Everything is set for Operation Zopiclone.
Julian kindly halved some pills for me and I have not had an unusually sleepy day so far so I am out of excuses to avoid trying it.
Now comes the hard part : overcoming the fear.
Fear that comes from the other times I have experimented with medicated sleep and ended up sleeping far too deeply and intensely and end up waking up feeling absolutely terrible from my sleep apnea.
And the effects of getting caught up on months of missed REM cycles all in one night.
Basically, I dreamed too hard. Which figures.
Since those incidents, I have, understandably, been afraid tp try again. And this is no mere hesitation. This is the sort of deep down animal fear that comes from having an experience so painful and awful that your entire being becomes determined to do whatever it takes to make sure it never happens again.
That kind of deep self-programming is hard to override no matter the reason.

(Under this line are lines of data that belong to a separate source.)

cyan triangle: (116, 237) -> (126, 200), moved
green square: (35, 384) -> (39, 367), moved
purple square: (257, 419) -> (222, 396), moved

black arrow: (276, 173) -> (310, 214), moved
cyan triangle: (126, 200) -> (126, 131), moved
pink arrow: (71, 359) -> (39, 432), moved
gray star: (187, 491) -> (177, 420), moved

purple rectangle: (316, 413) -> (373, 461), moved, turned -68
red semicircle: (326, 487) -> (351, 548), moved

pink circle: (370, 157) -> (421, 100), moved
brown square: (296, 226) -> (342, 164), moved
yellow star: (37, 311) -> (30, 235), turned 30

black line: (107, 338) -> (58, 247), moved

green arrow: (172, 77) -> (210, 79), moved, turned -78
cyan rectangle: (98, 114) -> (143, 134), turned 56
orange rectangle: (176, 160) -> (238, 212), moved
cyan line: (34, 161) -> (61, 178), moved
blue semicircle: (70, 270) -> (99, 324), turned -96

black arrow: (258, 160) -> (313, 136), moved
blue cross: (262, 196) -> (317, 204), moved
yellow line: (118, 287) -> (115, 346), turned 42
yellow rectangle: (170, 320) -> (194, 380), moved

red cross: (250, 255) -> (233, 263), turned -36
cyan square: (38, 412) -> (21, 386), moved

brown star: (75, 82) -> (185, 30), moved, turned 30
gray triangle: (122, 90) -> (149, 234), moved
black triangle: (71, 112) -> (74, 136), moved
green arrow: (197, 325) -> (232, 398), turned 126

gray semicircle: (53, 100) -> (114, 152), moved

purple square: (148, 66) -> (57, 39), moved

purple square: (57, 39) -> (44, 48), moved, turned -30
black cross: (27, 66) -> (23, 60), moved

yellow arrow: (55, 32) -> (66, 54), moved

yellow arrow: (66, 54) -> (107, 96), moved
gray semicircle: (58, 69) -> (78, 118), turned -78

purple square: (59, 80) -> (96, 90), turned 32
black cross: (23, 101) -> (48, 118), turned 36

I do have a weapon against the fear this time : the fact that I was taking Zopiclone in the hospital and I slept quite well when I was there.
Which is ironic given how noisy hospitals are even at night.
Whatever happened to “Quiet : hospital zone”?
Doesn’t count for people inside the hospital, I guess.
So I will keep that excellent hospital sleep in mind when nerving myself up to take my half of a Zopiclone later tonight.
Hopefully this will be yet another case of my making a big fuss over nothing and everything will turn out fine.
But if not, I will at least have learned something.
I swear, one of those post-medication mornings, I felt so bad I am surprised I survived it.
Anyhow. More after the break.
More smexy talk!
Yes, it’s back despite popular demand. Fru talks sexy on his blog.
You’ve been warned.
Had yet another marathon jack off session. Around an hour and a half this time.
That seems to be the norm lately. I get all fired up viewing my beloved pornography and just keep going until I am totally out of steam
Well when you never ejaculate, it’s hard to know when to stop.
I get the feeling that, in addition to the well known antipathy between antidepressants and orgasms, I am also not getting the stimulation I need to make the weasel go pop from the same old things.
I need some fresh new perverted interest to freshen things up.
But I can’t think of one right now. I will come up with one eventually but right now I am drawing a blank.
Perhaps not enough blood has returned to the big head from its long trip to the little head for me to think straight yet.
You know what I mean.
Of course, it could be that what I really need is a playmate. But my massive social and sexual issues make that very hard to get going.
No doubt I could find a willing partner on the gay hookup apps. That’s not an issue.
But the sheer quantity of paranoia and mistrust I would have to overcome makes letting someone get that close to me makes it a daunting prospect indeed.
I wish I could do casual sex. But I can’t. Sex will always be extremely intimate to me and if the intimacy isn’t there, neither is the sex.
For me, sex is two (or more) souls reaching out to one another i the dark.
And that makes a quick roll in the hay with a stranger impossible.
I will talk to you nice people again tomorrow.